Later in the evening we sat down around the fire, listening to Mishmi songs while cooking Lai patta saag, rice and fish. Bethem shared some stories untold. Of her village in Kathan that they left behind, how she spent her childhood living in the higher reaches of Anjaw, teaching me some Mishmi words and giving us an insight into her Miju Mishmi culture. I also learnt that Mishmis are not very expressive when it comes to feelings and don’t use many words of appreciation.Also they don’t follow the usual way of greetings saying Hi etc. Kisikmei and Umm are the only words I remember from my Mishmi vocabulary and ofcourse another one that i would use towards the end of the post.
Next morning the lake appeared like a dream. Mist rose from the lake to kiss the slow moving clouds while the snow clad mountains looked at the clouds dancing with ever so affectionate eyes. My heart was overwhelmed with mixed feelings. I wanted to scream out of euphoria, capture everything in pictures,at the same time leave the camera aside and just be, sit still staring at the mist flare up into the clouds, a part of me wanting to go feed the Mithuns with salt.

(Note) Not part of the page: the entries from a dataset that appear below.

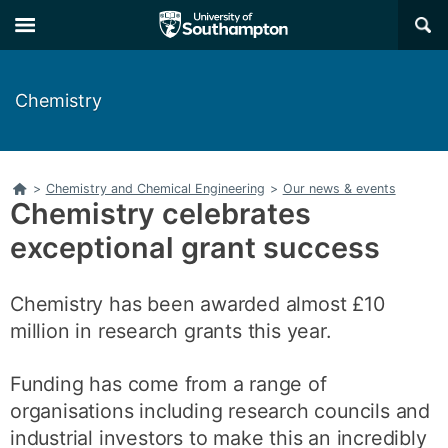
Skip
Skip
×
to
to
main
main
navigation
content
Chemistry
Home
>
Chemistry and Chemical Engineering
>
Our news & events
Chemistry celebrates
exceptional grant success
Chemistry has been awarded almost £10
million in research grants this year.
Funding has come from a range of
organisations including research councils and
industrial investors to make this an incredibly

Glaw was the kind of magic that I perhaps felt just once in life before.
And once again, in a far off land, with yet another lesser known tribe, amidst the soulful sounds of Kamlang forest, I sat down scribbling pages, inking stories so that you and I know a little more about this world, residing within our country yet so alien and unknown but a very part of our own.
Concluding this post in Mishmi style ‘ Promangnai Glaw! Pra Li Ga Athu Kesa
IDEAL TIME TO VISIT GLAW
October to March are the ideal months to hike up to this lake. The route gets extremely slushy in rains and the leeches make it even more difficult in monsoons.
HOW TO REACH GLAW
The nearest airport is in Dibrugarh and the railway head in Tinsukia while the local one in Ledo. One can easily get shared cabs and buses from here.
Wakro is just a three hours drive from Tinsukia.
While there is good connectivity in Wakro town, there is no network inside Kamlang Tiger Reserve.
Carry your tents and sleeping bags along. There are three huts at the lake. One is the fisherman’s hut which is usually occupied by the men who are there for their work. While the other one is in a dilapidated state. Third hut belongs to the forest department. Moreover one must camp at a place like Glaw for a wholesome experience. Incase of rains you can pitch your tent inside the view point hut.